Design delay circuit

P

Pazzeo

Guest
Hi all i have a problem. In my circuit i have intoduced a delay time with a
coaxial cable, the delay time is approximately 30 ns. My question is: Is
there a solution without a coaxial cable??
Please help me I'm deprived of hope!!
Thanks very much!
Bye Bye
Pazzeo
 
Pazzeo wrote:
Hi all i have a problem. In my circuit i have intoduced a delay time
with a coaxial cable, the delay time is approximately 30 ns. My
question is: Is there a solution without a coaxial cable??
Please help me I'm deprived of hope!!
Thanks very much!
Bye Bye
Pazzeo
You can get passive LC delay lines in 8 pin DIL packages.

http://www.google.co.uk/search?q=passive+delay+line
 
Bongiorno Pazzeo,

Passive delay lines are one solution but they tend to be a bit costly. Another solution is a simple LC delay. It depends what you want to delay. If it's digital then an LC followed by a Schmitt trigger would be what I would do.
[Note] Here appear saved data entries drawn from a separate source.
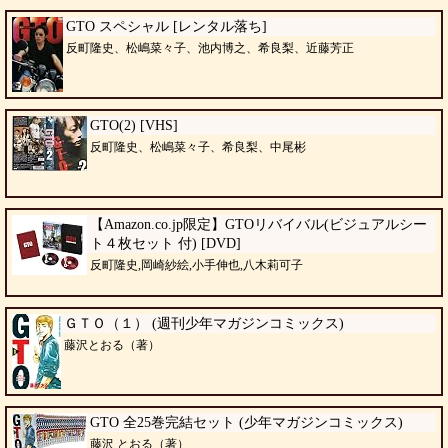
GTO スペシャル [レンタル落ち]
反町隆史、松嶋菜々子、池内博之、希良梨、近藤芳正
GTO(2) [VHS]
反町隆史、松嶋菜々子、希良梨、中尾彬
【Amazon.co.jp限定】GTOリバイバル(ビジュアルシー
ト４枚セット 付) [DVD]
反町隆史,岡崎紗絵,小手伸也,八木莉可子
ＧＴＯ（１） (週刊少年マガジンコミックス)
藤沢とおる（著）
GTO 全25巻完結セット (少年マガジンコミックス)
藤沢 とおる（著）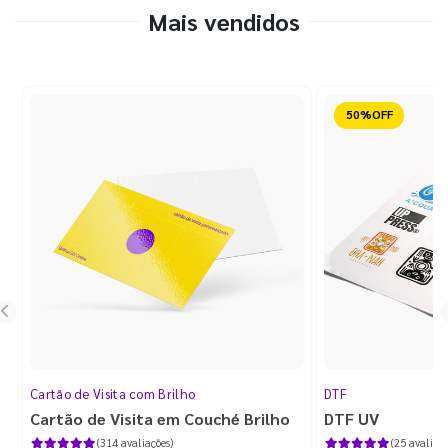
Mais vendidos
Reduzido
Cartão de Visita com Brilho
DTF
Cartão de Visita em Couché Brilho
DTF UV
(314 avaliações)
(25 avaliaçõ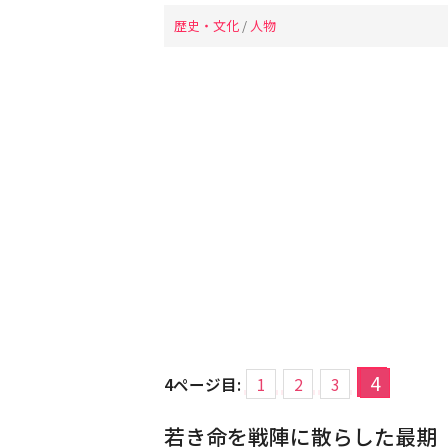
歴史・文化
/
人物
4
4ページ目:
1
2
3
若き命を戦陣に散らした最期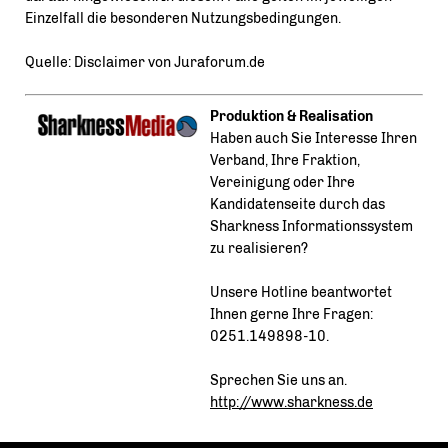
Einzelfall die besonderen Nutzungsbedingungen.
Quelle: Disclaimer von Juraforum.de
Produktion & Realisation
Haben auch Sie Interesse Ihren
Verband, Ihre Fraktion,
Vereinigung oder Ihre
Kandidatenseite durch das
Sharkness Informationssystem
zu realisieren?
Unsere Hotline beantwortet
Ihnen gerne Ihre Fragen:
0251.149898-10.
Sprechen Sie uns an.
http://www.sharkness.de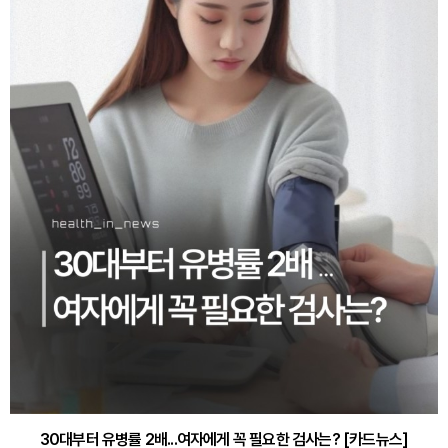
30대부터 유병률 2배...여자에게 꼭 필요한 검사는? [카드뉴스]
감기·독감 예방하고 면역력 높이는 4가지 영양제 [카드뉴스]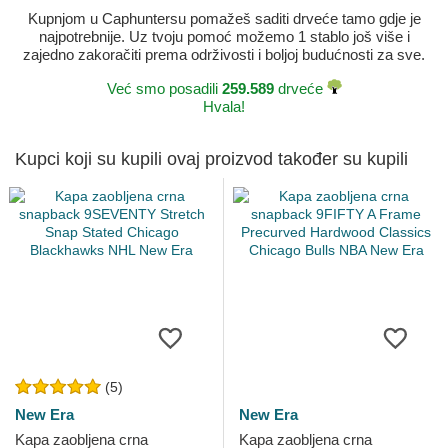
Kupnjom u Caphuntersu pomažeš saditi drveće tamo gdje je
najpotrebnije. Uz tvoju pomoć možemo 1 stablo još više i
zajedno zakoračiti prema održivosti i boljoj budućnosti za sve.
Već smo posadili
259.589
drveće
Hvala!
Kupci koji su kupili ovaj proizvod također su kupili
(5)
New Era
New Era
Kapa zaobljena crna
Kapa zaobljena crna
If it is high frequency analog stuff then you would have to crack out the Williams Filter Design Handbook to design it with discrete parts. Or, as Andrew suggested, use delay lines. Keep in mind that delay lines need to be carefully matched for their characteristic impedance. Otherwise their frequency response looks like a pretzel. I usually drive them with a current source and terminate the end of the line with whatever the data sheet says it wants.

Just don't expect a 30nsec delay line to give you hundreds of MHz of bandwidth. If you need large bandwidth the coax is the ticket. You could use a small one and curl it up if space is a problem.

Regards, Joerg

http://www.analogconsultants.com
 
On Wed, 12 Jan 2005 00:50:03 GMT, Joerg
<notthisjoergsch@removethispacbell.net> wrote:

Bongiorno Pazzeo,

Passive delay lines are one solution but they tend to be a bit costly. Another solution is a simple LC delay. It depends what you want to delay. If it's digital then an LC followed by a Schmitt trigger would be what I would do.
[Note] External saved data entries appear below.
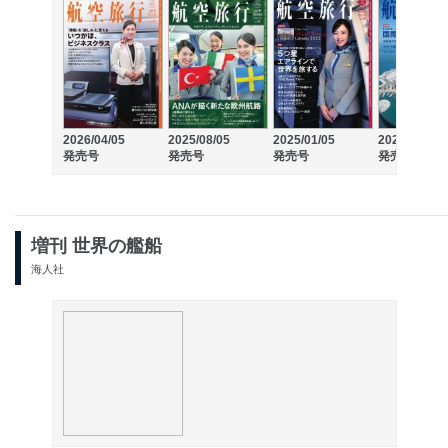
2026/04/05
2025/08/05
2025/01/05
2024/08/05
発売号
発売号
発売号
発売号
増刊 世界の艦船
海人社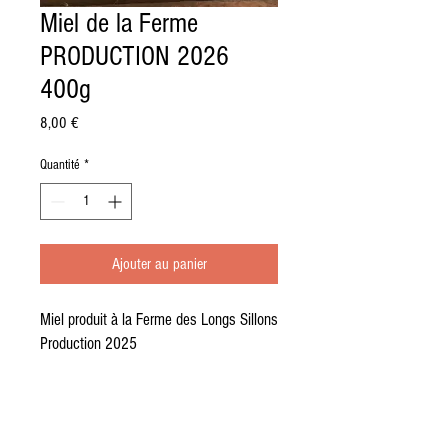
Miel de la Ferme
PRODUCTION 2026
400g
Prix
8,00 €
Quantité
*
Ajouter au panier
Miel produit à la Ferme des Longs Sillons
Production 2025
© 2017 la ferme des longs sillons Siret
812 945
046 00017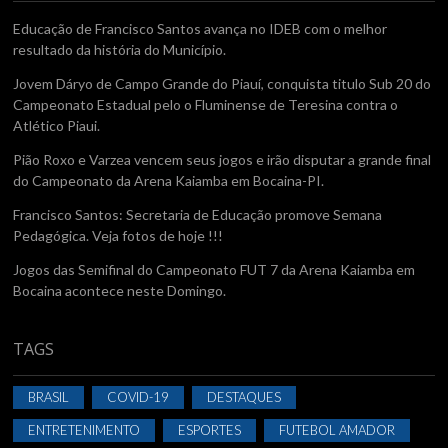
Educação de Francisco Santos avança no IDEB com o melhor
resultado da história do Município.
Jovem Dáryo de Campo Grande do Piauí, conquista titulo Sub 20 do
Campeonato Estadual pelo o Fluminense de Teresina contra o
Atlético Piaui.
Pião Roxo e Varzea vencem seus jogos e irão disputar a grande final
do Campeonato da Arena Kaiamba em Bocaina-PI.
Francisco Santos: Secretaria de Educação promove Semana
Pedagógica. Veja fotos de hoje !!!
Jogos das Semifinal do Campeonato FUT 7 da Arena Kaiamba em
Bocaina acontece neste Domingo.
TAGS
BRASIL
COVID-19
DESTAQUES
ENTRETENIMENTO
ESPORTES
FUTEBOL AMADOR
If it is high frequency analog stuff then you would have to crack out the Williams Filter Design Handbook to design it with discrete parts. Or, as Andrew suggested, use delay lines. Keep in mind that delay lines need to be carefully matched for their characteristic impedance. Otherwise their frequency response looks like a pretzel. I usually drive them with a current source and terminate the end of the line with whatever the data sheet says it wants.
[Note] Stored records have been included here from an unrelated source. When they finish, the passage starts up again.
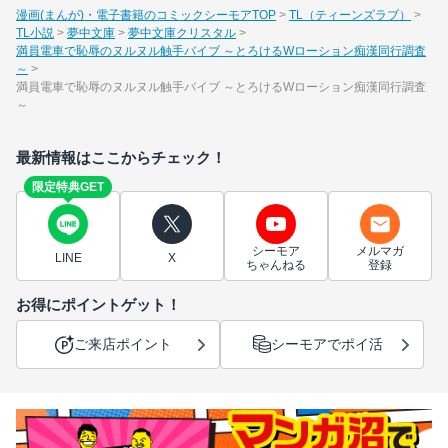
漫画(まんが)・電子書籍のコミックシーモアTOP
TL（ティーンズラブ）
TL小説
夢中文庫
夢中文庫クリスタル
満員電車で恥辱のヌルヌル触手バイブ ～とろけるWローション痴漢同行調査
～
満員電車で恥辱のヌルヌル触手バイブ ～とろけるWローション痴漢同行調査
～
最新情報はここからチェック！
限定特典GET
シーモア
メルマガ
LINE
X
ちゃんねる
登録
お得にポイントゲット！
ご来店ポイント
シーモアでポイ活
Just don't expect a 30nsec delay line to give you hundreds of MHz of bandwidth. If you need large bandwidth the coax is the ticket. You could use a small one and curl it up if space is a problem.

Regards, Joerg

http://www.analogconsultants.com
Of course, it's only about 20' of coax ;-)

...Jim Thompson
--
| James E.Thompson, P.E. | mens |
| Analog Innovations, Inc. | et |
| Analog/Mixed-Signal ASIC's and Discrete Systems | manus |
| Phoenix, Arizona Voice:(480)460-2350 | |
| E-mail Address at Website Fax:(480)460-2142 | Brass Rat |
| http://www.analog-innovations.com | 1962 |

I love to cook with wine. Sometimes I even put it in the food.
 
Hi Jim,

Of course, it's only about 20' of coax ;-)
Yes, but I have seen longer delay lines than that. If you take the good
stuff (mil) it can be a tiny coax and then the rolled up package isn't
so bad. Some lowpass effect can be compensated so even lossier stuff can
suffice if $$$ is an issue.

Once I did that the poor man's way. I cracked out the old Motorola MECL
book to calculate the Z and meandered the line between VCC and GND
planes. Worked great and cost next to nothing. It just looked odd, but
only on the plotted layout.

Regards, Joerg

http://www.analogconsultants.com
 
Hi Jim,

Can you just roll it up on a cylindrical form, or are there coupling
issues to watch for?
I meandered it and used ground fingers plus vias in between. That scheme
should be doable as a coil as well.

Regards, Joerg

http://www.analogconsultants.com
 
Jim Thompson wrote:

Just don't expect a 30nsec delay line to give you hundreds of MHz of


Of course, it's only about 20' of coax ;-)
Where I work we have several rooms (one in QA, at least one in
engineering) wired for testing our protocols over very long cable runs,
to flush out timing issues like this. The larger of these rooms has I
think 10,000' of cable with taps every 150 feet. It looks very
impressive because it lives in a huge cable run on the ceiling - it
looks like the data feed to some massive supercomputer on the other
side of the wall. Only this computer is always the OTHER side of the
wall, no matter which side you're on - because this cable goes nowhere
and does nothing :)

The smaller room has only 5,000' of cable. It's wrapped in a neat
spiral around the walls of the room (which is small and square).
 
I thank you very much for your help. I need large bandwith but i don't work
with coax because the space is small and i search a method to reduce the
line of delay in microstrip . Another problem is that I want a variable
delay time and with coax i don't do it because i don't do cut and paste the
cable every time. The delay time must be around 30ns!
Bye
Pazzeo





"Joerg" <notthisjoergsch@removethispacbell.net> ha scritto nel messaggio
news:%u_Ed.9576$wZ2.7535@newssvr13.news.prodigy.com...
Bongiorno Pazzeo,

Passive delay lines are one solution but they tend to be a bit costly.
Another solution is a simple LC delay. It depends what you want to delay.
If it's digital then an LC followed by a Schmitt trigger would be what I
would do.

If it is high frequency analog stuff then you would have to crack out the
Williams Filter Design Handbook to design it with discrete parts. Or, as
Andrew suggested, use delay lines. Keep in mind that delay lines need to
be carefully matched for their characteristic impedance. Otherwise their
frequency response looks like a pretzel. I usually drive them with a
current source and terminate the end of the line with whatever the data
sheet says it wants.

Just don't expect a 30nsec delay line to give you hundreds of MHz of
bandwidth. If you need large bandwidth the coax is the ticket. You could
use a small one and curl it up if space is a problem.

Regards, Joerg

http://www.analogconsultants.com
 
Thank you for you help. I will use spirals, but now i have a problem. I
simulate the circuit with ansoft designer. In this software i 'don't know
how insert spirals. Do you know about this? Have you a help for Ansoft??